§ **ASSIGNMENT**
For these records, count the lines containing the word "fossile" and respond with the number alone.

________

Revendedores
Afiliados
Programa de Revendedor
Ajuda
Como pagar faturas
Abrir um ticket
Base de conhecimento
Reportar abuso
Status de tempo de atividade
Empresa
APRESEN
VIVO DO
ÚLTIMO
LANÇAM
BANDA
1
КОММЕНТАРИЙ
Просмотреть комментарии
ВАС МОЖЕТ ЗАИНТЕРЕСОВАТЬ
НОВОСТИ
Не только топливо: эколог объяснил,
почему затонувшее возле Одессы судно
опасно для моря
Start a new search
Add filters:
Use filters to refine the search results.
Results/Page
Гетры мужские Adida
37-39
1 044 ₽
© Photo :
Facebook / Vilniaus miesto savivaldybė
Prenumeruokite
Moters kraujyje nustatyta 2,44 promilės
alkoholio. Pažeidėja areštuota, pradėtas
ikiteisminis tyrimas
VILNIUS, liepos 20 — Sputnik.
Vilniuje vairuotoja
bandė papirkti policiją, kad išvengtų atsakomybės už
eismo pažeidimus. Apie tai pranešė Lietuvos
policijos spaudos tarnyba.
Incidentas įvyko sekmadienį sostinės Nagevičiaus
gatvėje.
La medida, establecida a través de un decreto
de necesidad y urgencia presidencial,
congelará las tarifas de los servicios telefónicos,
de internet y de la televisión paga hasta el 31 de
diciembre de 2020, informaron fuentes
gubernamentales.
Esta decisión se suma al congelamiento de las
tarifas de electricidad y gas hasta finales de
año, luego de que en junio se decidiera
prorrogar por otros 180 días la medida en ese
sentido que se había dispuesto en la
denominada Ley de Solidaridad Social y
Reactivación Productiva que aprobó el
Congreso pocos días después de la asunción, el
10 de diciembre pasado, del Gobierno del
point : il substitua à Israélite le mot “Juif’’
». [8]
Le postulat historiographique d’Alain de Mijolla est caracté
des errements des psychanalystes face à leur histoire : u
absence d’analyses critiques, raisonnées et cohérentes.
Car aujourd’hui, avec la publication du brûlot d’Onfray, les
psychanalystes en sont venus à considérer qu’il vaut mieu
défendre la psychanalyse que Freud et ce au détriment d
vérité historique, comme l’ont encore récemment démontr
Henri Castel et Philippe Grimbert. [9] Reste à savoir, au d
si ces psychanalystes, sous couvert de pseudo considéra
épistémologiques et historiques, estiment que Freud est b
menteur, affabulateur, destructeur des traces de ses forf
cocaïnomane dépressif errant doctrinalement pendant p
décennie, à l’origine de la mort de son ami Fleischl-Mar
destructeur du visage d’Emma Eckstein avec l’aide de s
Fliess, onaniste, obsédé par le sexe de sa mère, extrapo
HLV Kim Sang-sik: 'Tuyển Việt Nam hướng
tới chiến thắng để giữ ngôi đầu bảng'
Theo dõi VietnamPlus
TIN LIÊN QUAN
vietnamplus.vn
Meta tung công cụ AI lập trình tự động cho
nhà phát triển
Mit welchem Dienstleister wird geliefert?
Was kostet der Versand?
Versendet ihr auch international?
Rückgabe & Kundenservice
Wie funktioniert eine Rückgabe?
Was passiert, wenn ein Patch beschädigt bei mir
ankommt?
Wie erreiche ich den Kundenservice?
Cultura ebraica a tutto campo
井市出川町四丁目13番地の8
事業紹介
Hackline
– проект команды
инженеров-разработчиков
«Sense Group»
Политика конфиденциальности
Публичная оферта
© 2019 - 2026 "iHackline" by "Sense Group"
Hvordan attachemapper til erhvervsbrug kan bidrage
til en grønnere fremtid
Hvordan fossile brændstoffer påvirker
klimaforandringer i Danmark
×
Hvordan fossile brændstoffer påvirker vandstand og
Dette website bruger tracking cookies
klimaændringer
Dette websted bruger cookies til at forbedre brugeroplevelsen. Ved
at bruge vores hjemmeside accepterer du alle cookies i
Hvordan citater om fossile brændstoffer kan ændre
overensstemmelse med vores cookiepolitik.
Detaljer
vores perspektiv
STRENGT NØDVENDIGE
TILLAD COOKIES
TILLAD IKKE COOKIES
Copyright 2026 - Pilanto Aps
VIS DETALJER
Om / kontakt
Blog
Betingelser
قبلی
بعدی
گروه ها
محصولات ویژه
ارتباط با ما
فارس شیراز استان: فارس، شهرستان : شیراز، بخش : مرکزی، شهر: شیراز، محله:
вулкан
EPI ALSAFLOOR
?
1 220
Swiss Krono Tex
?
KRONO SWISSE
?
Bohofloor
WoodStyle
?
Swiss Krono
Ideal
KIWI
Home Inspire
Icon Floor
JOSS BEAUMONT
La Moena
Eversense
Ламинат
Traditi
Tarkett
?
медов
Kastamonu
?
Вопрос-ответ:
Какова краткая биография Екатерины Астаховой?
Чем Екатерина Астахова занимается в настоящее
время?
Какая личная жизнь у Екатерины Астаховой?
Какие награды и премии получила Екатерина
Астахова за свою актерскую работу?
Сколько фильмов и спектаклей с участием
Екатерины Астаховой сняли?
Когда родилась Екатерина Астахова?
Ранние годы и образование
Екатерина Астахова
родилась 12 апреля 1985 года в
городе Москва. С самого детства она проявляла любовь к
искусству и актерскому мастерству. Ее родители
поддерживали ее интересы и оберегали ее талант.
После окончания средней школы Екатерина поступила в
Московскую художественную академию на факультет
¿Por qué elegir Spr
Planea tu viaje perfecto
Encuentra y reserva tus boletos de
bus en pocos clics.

________

§ **SOLUTION**
3